━━━ MATERIAL FOR THIS EXERCISE
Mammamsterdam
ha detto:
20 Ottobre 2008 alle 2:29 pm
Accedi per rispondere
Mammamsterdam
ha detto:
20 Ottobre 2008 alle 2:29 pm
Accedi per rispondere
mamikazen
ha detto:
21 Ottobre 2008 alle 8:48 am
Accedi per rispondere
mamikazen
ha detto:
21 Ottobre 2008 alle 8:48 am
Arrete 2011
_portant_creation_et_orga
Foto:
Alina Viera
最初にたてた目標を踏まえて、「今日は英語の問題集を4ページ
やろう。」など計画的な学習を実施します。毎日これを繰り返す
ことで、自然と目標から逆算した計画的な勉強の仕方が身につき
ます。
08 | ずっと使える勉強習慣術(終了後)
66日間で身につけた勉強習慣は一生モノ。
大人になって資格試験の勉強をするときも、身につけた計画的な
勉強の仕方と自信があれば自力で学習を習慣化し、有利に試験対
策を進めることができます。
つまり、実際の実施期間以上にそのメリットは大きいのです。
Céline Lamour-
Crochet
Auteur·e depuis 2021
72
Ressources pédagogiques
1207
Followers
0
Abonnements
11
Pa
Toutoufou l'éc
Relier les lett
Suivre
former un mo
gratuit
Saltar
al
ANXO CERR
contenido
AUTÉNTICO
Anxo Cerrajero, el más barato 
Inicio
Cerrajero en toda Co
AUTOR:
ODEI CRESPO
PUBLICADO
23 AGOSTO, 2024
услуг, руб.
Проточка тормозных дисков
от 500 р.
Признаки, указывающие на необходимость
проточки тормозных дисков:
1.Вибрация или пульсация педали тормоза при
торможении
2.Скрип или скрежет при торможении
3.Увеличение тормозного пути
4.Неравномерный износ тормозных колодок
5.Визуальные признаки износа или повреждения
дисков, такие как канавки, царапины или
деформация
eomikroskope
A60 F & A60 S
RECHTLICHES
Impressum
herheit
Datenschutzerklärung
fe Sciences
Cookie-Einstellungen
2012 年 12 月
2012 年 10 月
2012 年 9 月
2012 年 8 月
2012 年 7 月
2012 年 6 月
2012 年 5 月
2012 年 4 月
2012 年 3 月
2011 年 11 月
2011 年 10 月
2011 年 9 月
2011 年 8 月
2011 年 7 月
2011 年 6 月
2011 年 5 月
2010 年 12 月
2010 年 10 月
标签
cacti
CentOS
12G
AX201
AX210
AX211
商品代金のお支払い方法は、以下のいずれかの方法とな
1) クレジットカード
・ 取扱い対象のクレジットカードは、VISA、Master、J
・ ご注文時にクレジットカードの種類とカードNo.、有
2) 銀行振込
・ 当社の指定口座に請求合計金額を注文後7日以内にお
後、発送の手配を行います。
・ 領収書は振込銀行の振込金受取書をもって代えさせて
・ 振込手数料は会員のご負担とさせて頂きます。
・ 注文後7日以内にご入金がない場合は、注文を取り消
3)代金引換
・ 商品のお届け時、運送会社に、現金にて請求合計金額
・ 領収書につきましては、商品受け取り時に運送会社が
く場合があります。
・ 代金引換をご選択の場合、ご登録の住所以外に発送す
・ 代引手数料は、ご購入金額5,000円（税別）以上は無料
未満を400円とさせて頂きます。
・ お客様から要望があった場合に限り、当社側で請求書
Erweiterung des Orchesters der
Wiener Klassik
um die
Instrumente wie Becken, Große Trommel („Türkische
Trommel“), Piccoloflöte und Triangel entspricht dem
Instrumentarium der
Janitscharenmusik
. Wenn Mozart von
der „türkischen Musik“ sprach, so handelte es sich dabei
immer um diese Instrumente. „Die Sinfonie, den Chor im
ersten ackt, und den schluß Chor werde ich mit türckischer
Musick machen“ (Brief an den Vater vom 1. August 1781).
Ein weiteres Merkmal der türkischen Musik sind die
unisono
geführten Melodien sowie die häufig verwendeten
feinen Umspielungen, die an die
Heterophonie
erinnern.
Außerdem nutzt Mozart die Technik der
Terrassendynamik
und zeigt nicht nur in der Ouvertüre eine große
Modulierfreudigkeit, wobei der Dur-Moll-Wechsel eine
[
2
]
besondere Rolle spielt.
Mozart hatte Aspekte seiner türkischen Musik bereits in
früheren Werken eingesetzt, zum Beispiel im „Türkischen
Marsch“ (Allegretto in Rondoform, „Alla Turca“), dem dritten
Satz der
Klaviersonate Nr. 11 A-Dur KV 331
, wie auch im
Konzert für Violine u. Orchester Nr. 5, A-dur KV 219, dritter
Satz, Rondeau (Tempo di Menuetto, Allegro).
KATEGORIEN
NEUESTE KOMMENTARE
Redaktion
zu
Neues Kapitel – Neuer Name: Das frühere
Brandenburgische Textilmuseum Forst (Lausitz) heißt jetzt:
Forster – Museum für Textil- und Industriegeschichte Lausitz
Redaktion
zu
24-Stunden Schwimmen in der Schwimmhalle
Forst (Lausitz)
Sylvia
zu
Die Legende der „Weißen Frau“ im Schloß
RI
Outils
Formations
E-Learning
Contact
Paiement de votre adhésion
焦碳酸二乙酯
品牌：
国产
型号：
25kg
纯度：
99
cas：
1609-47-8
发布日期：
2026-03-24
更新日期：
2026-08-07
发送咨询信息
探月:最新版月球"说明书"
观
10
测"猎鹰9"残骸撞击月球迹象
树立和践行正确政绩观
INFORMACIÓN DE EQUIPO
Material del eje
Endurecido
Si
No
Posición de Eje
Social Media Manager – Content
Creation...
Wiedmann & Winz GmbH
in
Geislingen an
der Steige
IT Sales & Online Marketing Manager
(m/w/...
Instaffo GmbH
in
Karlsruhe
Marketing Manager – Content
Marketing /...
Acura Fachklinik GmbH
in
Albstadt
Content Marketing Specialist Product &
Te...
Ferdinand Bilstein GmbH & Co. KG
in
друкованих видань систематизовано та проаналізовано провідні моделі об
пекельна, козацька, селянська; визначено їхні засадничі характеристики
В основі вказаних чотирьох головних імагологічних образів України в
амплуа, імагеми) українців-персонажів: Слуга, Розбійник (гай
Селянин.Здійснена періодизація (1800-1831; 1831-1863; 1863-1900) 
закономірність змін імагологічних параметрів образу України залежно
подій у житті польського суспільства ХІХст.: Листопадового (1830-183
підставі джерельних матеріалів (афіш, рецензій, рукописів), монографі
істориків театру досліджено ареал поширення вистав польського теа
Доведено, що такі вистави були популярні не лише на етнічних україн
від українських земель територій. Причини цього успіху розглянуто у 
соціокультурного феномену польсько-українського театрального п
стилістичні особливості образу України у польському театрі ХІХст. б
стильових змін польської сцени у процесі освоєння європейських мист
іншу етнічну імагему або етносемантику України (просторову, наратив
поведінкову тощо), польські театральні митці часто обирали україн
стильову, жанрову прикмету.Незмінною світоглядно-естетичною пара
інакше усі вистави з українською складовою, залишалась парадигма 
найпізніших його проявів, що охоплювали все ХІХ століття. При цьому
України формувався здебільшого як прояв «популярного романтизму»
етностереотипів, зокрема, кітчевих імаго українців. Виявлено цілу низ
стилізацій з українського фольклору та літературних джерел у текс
━━━━━━
## TASK ITEM:
Exactness is what counts here: write out every record again.

## EXERCISE ANSWER:
Mammamsterdam
ha detto:
20 Ottobre 2008 alle 2:29 pm
Accedi per rispondere
Mammamsterdam
ha detto:
20 Ottobre 2008 alle 2:29 pm
Accedi per rispondere
mamikazen
ha detto:
21 Ottobre 2008 alle 8:48 am
Accedi per rispondere
mamikazen
ha detto:
21 Ottobre 2008 alle 8:48 am
Arrete 2011
_portant_creation_et_orga
Foto:
Alina Viera
最初にたてた目標を踏まえて、「今日は英語の問題集を4ページ
やろう。」など計画的な学習を実施します。毎日これを繰り返す
ことで、自然と目標から逆算した計画的な勉強の仕方が身につき
ます。
08 | ずっと使える勉強習慣術(終了後)
66日間で身につけた勉強習慣は一生モノ。
大人になって資格試験の勉強をするときも、身につけた計画的な
勉強の仕方と自信があれば自力で学習を習慣化し、有利に試験対
策を進めることができます。
つまり、実際の実施期間以上にそのメリットは大きいのです。
Céline Lamour-
Crochet
Auteur·e depuis 2021
72
Ressources pédagogiques
1207
Followers
0
Abonnements
11
Pa
Toutoufou l'éc
Relier les lett
Suivre
former un mo
gratuit
Saltar
al
ANXO CERR
contenido
AUTÉNTICO
Anxo Cerrajero, el más barato 
Inicio
Cerrajero en toda Co
AUTOR:
ODEI CRESPO
PUBLICADO
23 AGOSTO, 2024
услуг, руб.
Проточка тормозных дисков
от 500 р.
Признаки, указывающие на необходимость
проточки тормозных дисков:
1.Вибрация или пульсация педали тормоза при
торможении
2.Скрип или скрежет при торможении
3.Увеличение тормозного пути
4.Неравномерный износ тормозных колодок
5.Визуальные признаки износа или повреждения
дисков, такие как канавки, царапины или
деформация
eomikroskope
A60 F & A60 S
RECHTLICHES
Impressum
herheit
Datenschutzerklärung
fe Sciences
Cookie-Einstellungen
2012 年 12 月
2012 年 10 月
2012 年 9 月
2012 年 8 月
2012 年 7 月
2012 年 6 月
2012 年 5 月
2012 年 4 月
2012 年 3 月
2011 年 11 月
2011 年 10 月
2011 年 9 月
2011 年 8 月
2011 年 7 月
2011 年 6 月
2011 年 5 月
2010 年 12 月
2010 年 10 月
标签
cacti
CentOS
12G
AX201
AX210
AX211
商品代金のお支払い方法は、以下のいずれかの方法とな
1) クレジットカード
・ 取扱い対象のクレジットカードは、VISA、Master、J
・ ご注文時にクレジットカードの種類とカードNo.、有
2) 銀行振込
・ 当社の指定口座に請求合計金額を注文後7日以内にお
後、発送の手配を行います。
・ 領収書は振込銀行の振込金受取書をもって代えさせて
・ 振込手数料は会員のご負担とさせて頂きます。
・ 注文後7日以内にご入金がない場合は、注文を取り消
3)代金引換
・ 商品のお届け時、運送会社に、現金にて請求合計金額
・ 領収書につきましては、商品受け取り時に運送会社が
く場合があります。
・ 代金引換をご選択の場合、ご登録の住所以外に発送す
・ 代引手数料は、ご購入金額5,000円（税別）以上は無料
未満を400円とさせて頂きます。
・ お客様から要望があった場合に限り、当社側で請求書
Erweiterung des Orchesters der
Wiener Klassik
um die
Instrumente wie Becken, Große Trommel („Türkische
Trommel“), Piccoloflöte und Triangel entspricht dem
Instrumentarium der
Janitscharenmusik
. Wenn Mozart von
der „türkischen Musik“ sprach, so handelte es sich dabei
immer um diese Instrumente. „Die Sinfonie, den Chor im
ersten ackt, und den schluß Chor werde ich mit türckischer
Musick machen“ (Brief an den Vater vom 1. August 1781).
Ein weiteres Merkmal der türkischen Musik sind die
unisono
geführten Melodien sowie die häufig verwendeten
feinen Umspielungen, die an die
Heterophonie
erinnern.
Außerdem nutzt Mozart die Technik der
Terrassendynamik
und zeigt nicht nur in der Ouvertüre eine große
Modulierfreudigkeit, wobei der Dur-Moll-Wechsel eine
[
2
]
besondere Rolle spielt.
Mozart hatte Aspekte seiner türkischen Musik bereits in
früheren Werken eingesetzt, zum Beispiel im „Türkischen
Marsch“ (Allegretto in Rondoform, „Alla Turca“), dem dritten
Satz der
Klaviersonate Nr. 11 A-Dur KV 331
, wie auch im
Konzert für Violine u. Orchester Nr. 5, A-dur KV 219, dritter
Satz, Rondeau (Tempo di Menuetto, Allegro).
KATEGORIEN
NEUESTE KOMMENTARE
Redaktion
zu
Neues Kapitel – Neuer Name: Das frühere
Brandenburgische Textilmuseum Forst (Lausitz) heißt jetzt:
Forster – Museum für Textil- und Industriegeschichte Lausitz
Redaktion
zu
24-Stunden Schwimmen in der Schwimmhalle
Forst (Lausitz)
Sylvia
zu
Die Legende der „Weißen Frau“ im Schloß
RI
Outils
Formations
E-Learning
Contact
Paiement de votre adhésion
焦碳酸二乙酯
品牌：
国产
型号：
25kg
纯度：
99
cas：
1609-47-8
发布日期：
2026-03-24
更新日期：
2026-08-07
发送咨询信息
探月:最新版月球"说明书"
观
10
测"猎鹰9"残骸撞击月球迹象
树立和践行正确政绩观
INFORMACIÓN DE EQUIPO
Material del eje
Endurecido
Si
No
Posición de Eje
Social Media Manager – Content
Creation...
Wiedmann & Winz GmbH
in
Geislingen an
der Steige
IT Sales & Online Marketing Manager
(m/w/...
Instaffo GmbH
in
Karlsruhe
Marketing Manager – Content
Marketing /...
Acura Fachklinik GmbH
in
Albstadt
Content Marketing Specialist Product &
Te...
Ferdinand Bilstein GmbH & Co. KG
in
друкованих видань систематизовано та проаналізовано провідні моделі об
пекельна, козацька, селянська; визначено їхні засадничі характеристики
В основі вказаних чотирьох головних імагологічних образів України в
амплуа, імагеми) українців-персонажів: Слуга, Розбійник (гай
Селянин.Здійснена періодизація (1800-1831; 1831-1863; 1863-1900) 
закономірність змін імагологічних параметрів образу України залежно
подій у житті польського суспільства ХІХст.: Листопадового (1830-183
підставі джерельних матеріалів (афіш, рецензій, рукописів), монографі
істориків театру досліджено ареал поширення вистав польського теа
Доведено, що такі вистави були популярні не лише на етнічних україн
від українських земель територій. Причини цього успіху розглянуто у 
соціокультурного феномену польсько-українського театрального п
стилістичні особливості образу України у польському театрі ХІХст. б
стильових змін польської сцени у процесі освоєння європейських мист
іншу етнічну імагему або етносемантику України (просторову, наратив
поведінкову тощо), польські театральні митці часто обирали україн
стильову, жанрову прикмету.Незмінною світоглядно-естетичною пара
інакше усі вистави з українською складовою, залишалась парадигма 
найпізніших його проявів, що охоплювали все ХІХ століття. При цьому
України формувався здебільшого як прояв «популярного романтизму»
етностереотипів, зокрема, кітчевих імаго українців. Виявлено цілу низ
стилізацій з українського фольклору та літературних джерел у текс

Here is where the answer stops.